Exercise details |
When you reach the line in the data below that contains "size — so net", please start repeating lines exactly, and stop after the line that contains "AEGIS · fixed-site installations", repeating nothing else.

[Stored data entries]
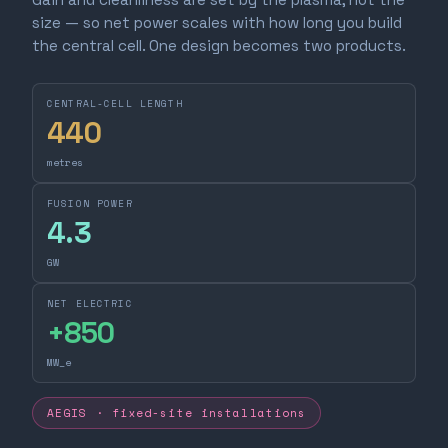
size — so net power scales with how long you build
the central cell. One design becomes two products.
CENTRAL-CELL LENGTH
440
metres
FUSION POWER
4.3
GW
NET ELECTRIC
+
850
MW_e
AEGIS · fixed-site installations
==
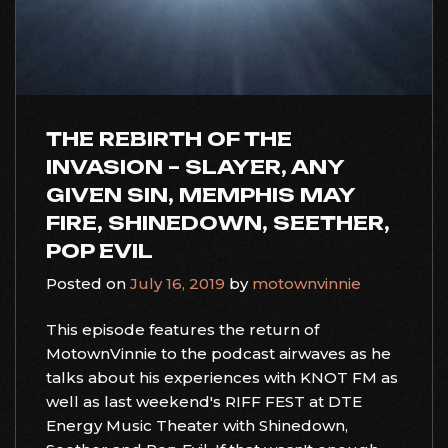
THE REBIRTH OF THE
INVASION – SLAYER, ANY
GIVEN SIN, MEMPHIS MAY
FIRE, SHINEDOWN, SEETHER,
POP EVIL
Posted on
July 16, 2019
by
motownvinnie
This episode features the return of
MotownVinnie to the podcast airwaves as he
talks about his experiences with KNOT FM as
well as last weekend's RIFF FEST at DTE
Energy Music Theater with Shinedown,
==
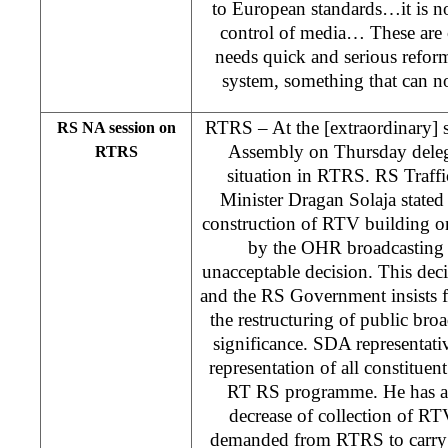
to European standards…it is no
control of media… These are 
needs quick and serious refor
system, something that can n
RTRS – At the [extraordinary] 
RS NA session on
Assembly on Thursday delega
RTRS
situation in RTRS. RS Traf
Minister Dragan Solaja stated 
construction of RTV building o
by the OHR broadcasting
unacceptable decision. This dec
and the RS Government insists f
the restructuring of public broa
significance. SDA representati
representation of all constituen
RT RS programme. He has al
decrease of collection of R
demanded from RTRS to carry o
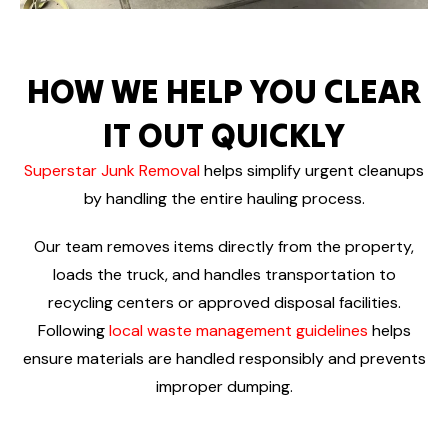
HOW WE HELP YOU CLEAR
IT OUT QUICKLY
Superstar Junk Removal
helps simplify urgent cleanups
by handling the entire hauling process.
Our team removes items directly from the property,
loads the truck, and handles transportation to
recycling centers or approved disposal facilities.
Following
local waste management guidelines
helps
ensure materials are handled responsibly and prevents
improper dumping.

Written response |
size — so net power scales with how long you build
the central cell. One design becomes two products.
CENTRAL-CELL LENGTH
440
metres
FUSION POWER
4.3
GW
NET ELECTRIC
+
850
MW_e
AEGIS · fixed-site installations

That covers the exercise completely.